*Task prompt:*
Your answer should hold the data exactly as given, minus any picture.

Dataset entries:
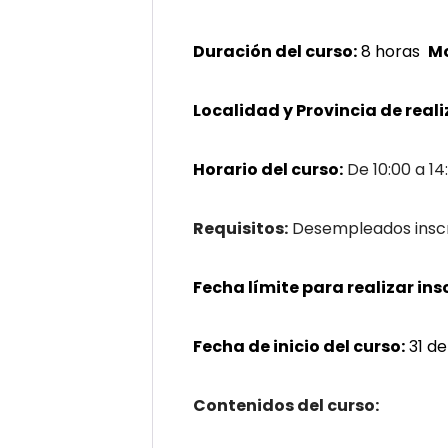
Duración del curso:
8 horas
Mo
Localidad y Provincia de real
Horario del curso:
De 10:00 a 14
Requisitos:
Desempleados inscri
Fecha límite para realizar ins
Fecha de inicio del curso:
31 de
Contenidos del curso:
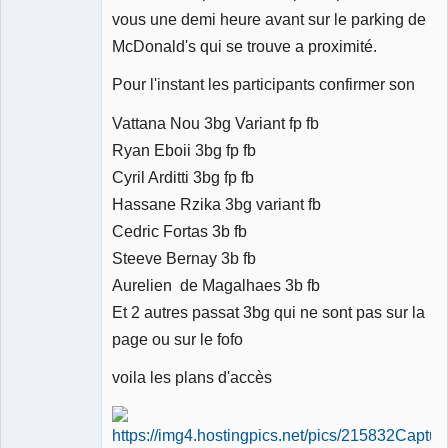
vous une demi heure avant sur le parking de
McDonald's qui se trouve a proximité.
Pour l'instant les participants confirmer son
Vattana Nou 3bg Variant fp fb
Ryan Eboii 3bg fp fb
Cyril Arditti 3bg fp fb
Hassane Rzika 3bg variant fb
Cedric Fortas 3b fb
Steeve Bernay 3b fb
Aurelien de Magalhaes 3b fb
Et 2 autres passat 3bg qui ne sont pas sur la
page ou sur le fofo
voila les plans d'accès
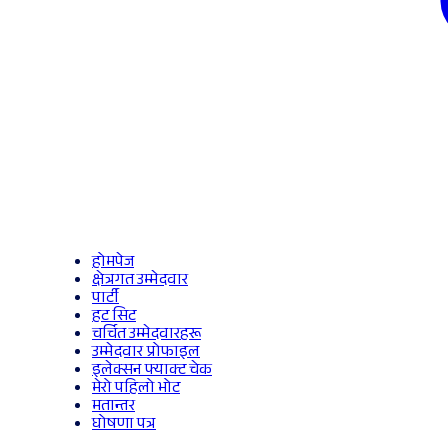
होमपेज
क्षेत्रगत उम्मेदवार
पार्टी
हट सिट
चर्चित उम्मेदवारहरू
उम्मेदवार प्रोफाइल
इलेक्सन फ्याक्ट चेक
मेरो पहिलो भोट
मतान्तर
घोषणा पत्र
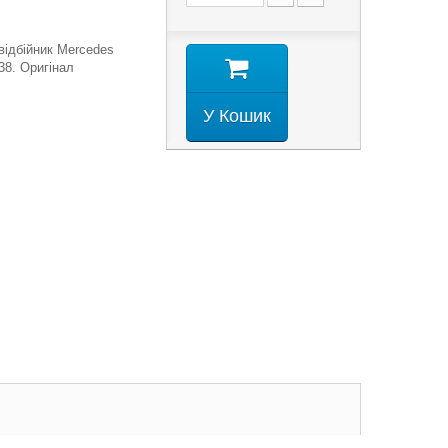
відбійник Mercedes
38. Оригінал
У Кошик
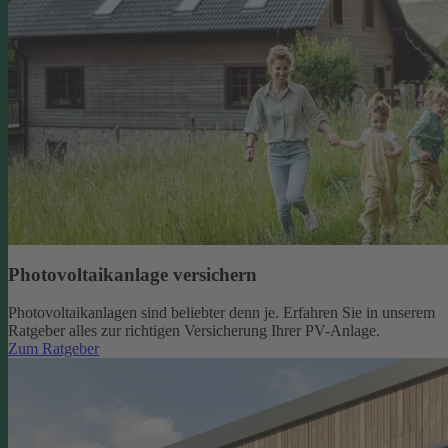
Photovoltaikanlage versichern
Photovoltaikanlagen sind beliebter denn je. Erfahren Sie in unserem
Ratgeber alles zur richtigen Versicherung Ihrer PV-Anlage.
Zum Ratgeber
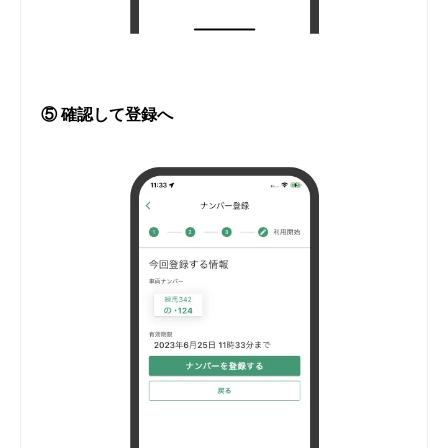
⑤ 確認して登録へ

*Solution:*
Duración del curso:
8 horas
Mo
Localidad y Provincia de real
Horario del curso:
De 10:00 a 14
Requisitos:
Desempleados inscri
Fecha límite para realizar ins
Fecha de inicio del curso:
31 de
Contenidos del curso:
vous une demi heure avant sur le parking de
McDonald's qui se trouve a proximité.
Pour l'instant les participants confirmer son
Vattana Nou 3bg Variant fp fb
Ryan Eboii 3bg fp fb
Cyril Arditti 3bg fp fb
Hassane Rzika 3bg variant fb
Cedric Fortas 3b fb
Steeve Bernay 3b fb
Aurelien de Magalhaes 3b fb
Et 2 autres passat 3bg qui ne sont pas sur la
page ou sur le fofo
voila les plans d'accès
होमपेज
क्षेत्रगत उम्मेदवार
पार्टी
हट सिट
चर्चित उम्मेदवारहरू
उम्मेदवार प्रोफाइल
इलेक्सन फ्याक्ट चेक
मेरो पहिलो भोट
मतान्तर
घोषणा पत्र
відбійник Mercedes
38. Оригінал
У Кошик
Photovoltaikanlage versichern
Photovoltaikanlagen sind beliebter denn je. Erfahren Sie in unserem
Ratgeber alles zur richtigen Versicherung Ihrer PV-Anlage.
Zum Ratgeber
⑤ 確認して登録へ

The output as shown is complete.